National Museum of Iran is a state museum under the auspices of the Ministry of Cultural Heritage, Tourism, and Handicrafts. The Museum consists of the Iran Bastan Museum (Ancient Iran) and the Museum of Islamic Archaeology and Art of Iran, as well as eight research departments, the conservation department, the library and the archives. The research departments are organized by specific archaeological and historical periods and topics. This Museum houses the largest collections of archaeological objects in the country. Dating from the Paleolithic to the late Islamic period, the collections represent more than a million years of human settlement and cultural achievement in Iran. The Paleolithic personal ornaments, clay and human figurines from the early village communities, earliest evidence of administrative technology and writing from the 4th millennium BC, Persepolis stone reliefs and capitals, Parthian life-size bronze statue of the “Shami Man”, natural mummy of a man called “Salt Man,” the Ilkhanid Mihrab (prayer niche) of Dar-e Behesht, and the pen and ink (Siah Qalam) paintings by Reza Abbasi of the Safavid period are among the important objects in the museum.
Ancient Iran
The Ancient Iran Museum is the first building in Iran specifically designed and built as a museum.
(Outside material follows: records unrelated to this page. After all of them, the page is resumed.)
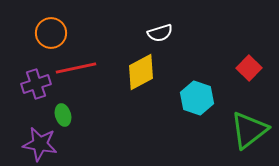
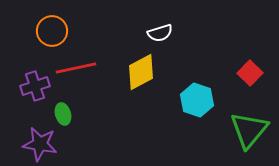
orange circle: moved 1 px right, 2 px up
red square: moved 1 px right, 5 px down
purple cross: moved 1 px left, 2 px down
cyan hexagon: moved 2 px down
green ellipse: moved 1 px up
green triangle: rotated 12 degrees counterclockwise
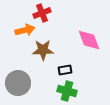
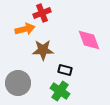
orange arrow: moved 1 px up
black rectangle: rotated 24 degrees clockwise
green cross: moved 7 px left; rotated 18 degrees clockwise
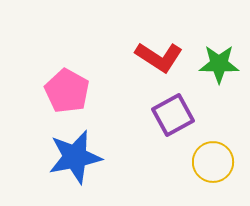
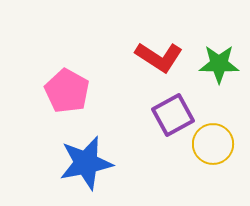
blue star: moved 11 px right, 6 px down
yellow circle: moved 18 px up
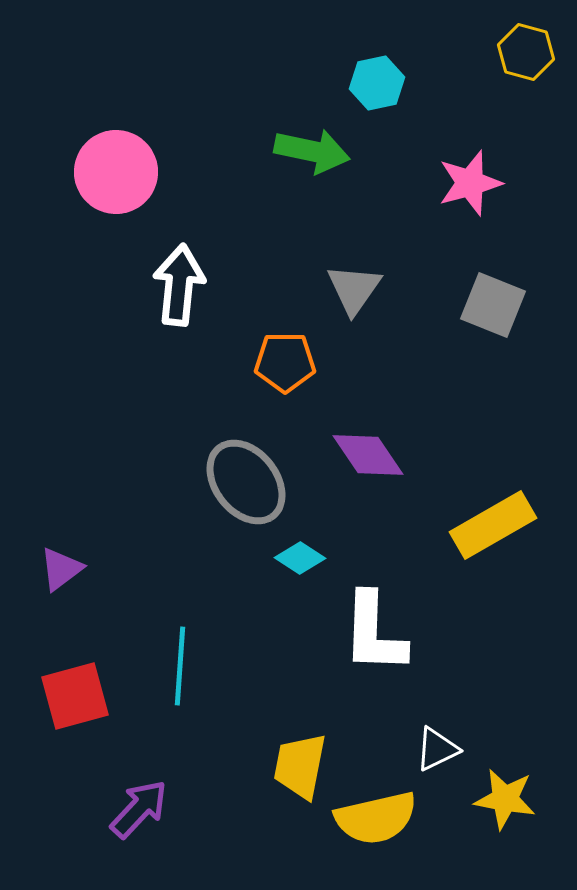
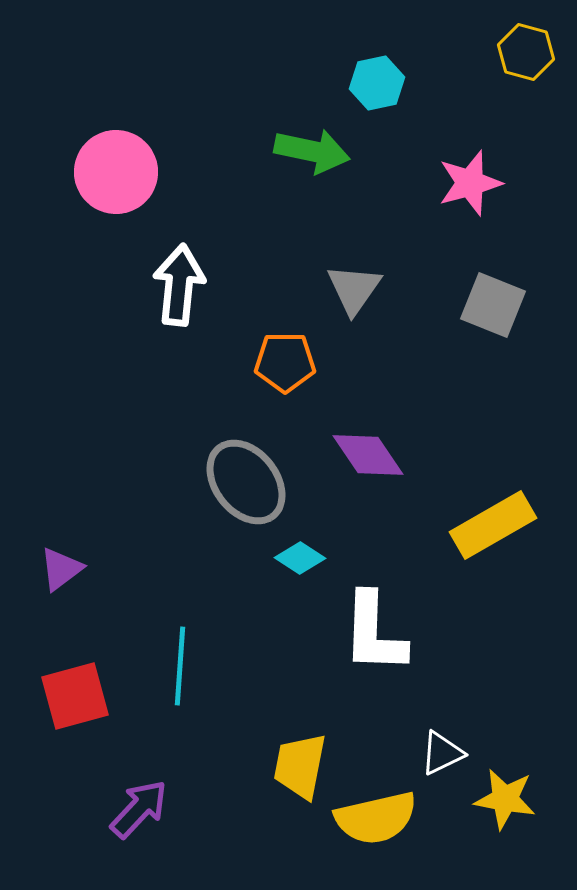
white triangle: moved 5 px right, 4 px down
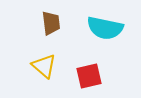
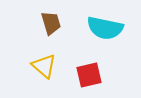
brown trapezoid: rotated 10 degrees counterclockwise
red square: moved 1 px up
It was designed by the French architect André Godard and constructed by two Iranian masons, Abbas-Ali Me’mar and Morad Tabrizi between 1933 -1936. Its façade and portico were inspired by the famous arch of Taq-e Kasra of Ctesiphon, one of the famous examples of the architecture of the Sassanian period; the building’s brickwork exhibits the Persian tradition of brick construction.
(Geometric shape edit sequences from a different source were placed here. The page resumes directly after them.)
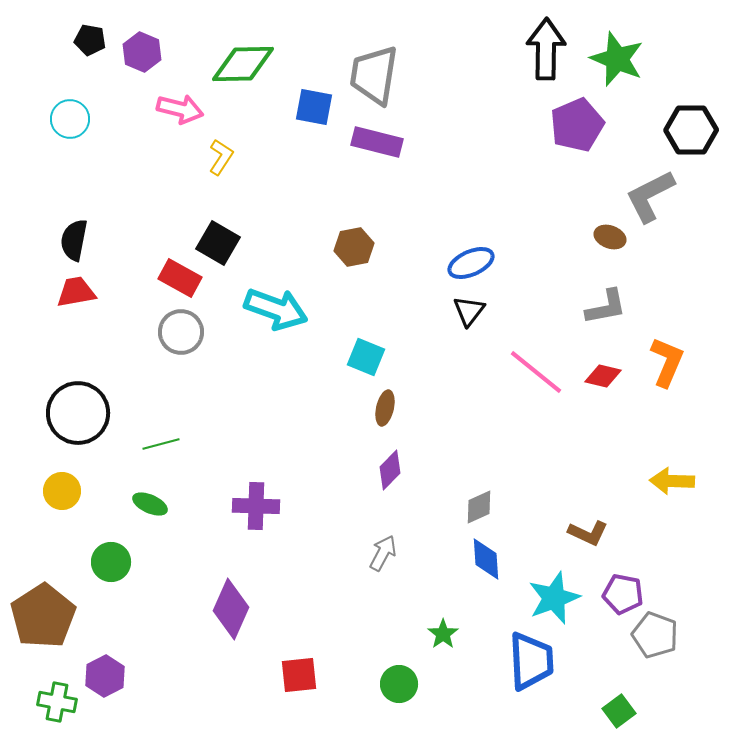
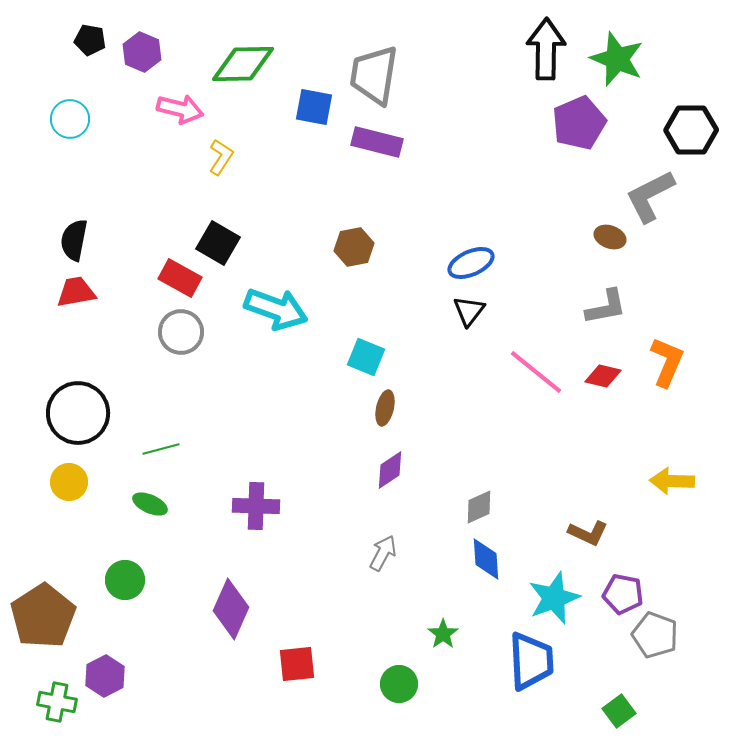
purple pentagon at (577, 125): moved 2 px right, 2 px up
green line at (161, 444): moved 5 px down
purple diamond at (390, 470): rotated 12 degrees clockwise
yellow circle at (62, 491): moved 7 px right, 9 px up
green circle at (111, 562): moved 14 px right, 18 px down
red square at (299, 675): moved 2 px left, 11 px up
The permanent exhibition covers a surface area of some 4,800 square meters on two floors and a basement, containing selected artifacts in chronological order, from the Lower Paleolithic period (ca. 1,000,000 years ago) to the end of Sasanian times (651 CE). The first-floor galleries contain prehistoric objects including Paleolithic, Epipaleolithic, Neolithic, and Chalcolithic artifacts. The ground floor galleries contain historic objects including Bronze Age, Elamite, Iron Age, Median, Achaemenid, Seleucid, Parthian, and Sassanian artifacts
Islamic Archaeology and Art of Iran
The Museum of Islamic Archaeology and Art of Iran covers some 4000 square meters with three floors is a part of the National Museum of Iran. Its octagonal plan is inspired by the Sasanid palace at Bishāpur. The museum building was designed by architect Eugene Aftandilian, and its construction began in the 1940s and completed in the1950s. The building was initially used as ethnography museum and for temporary exhibitions. After a period of renovation, the building was reopened in 1996 as the Museum of the Islamic Era. In the summer of 2006, another phase of restoration and reconstruction began, and the new museum was reopened in 2015.
The ground floor is designated as the auditorium and the temporary exhibitions hall. The Islamic artifacts are on display chronologically on the first and second floors. The second floor contains the early Islamic, Seljuq and Ilkhanid periods and the first floor houses the holy Qurān hall, and artifacts of the Timurid, Safavid, Afshār, Zand and Qajar periods.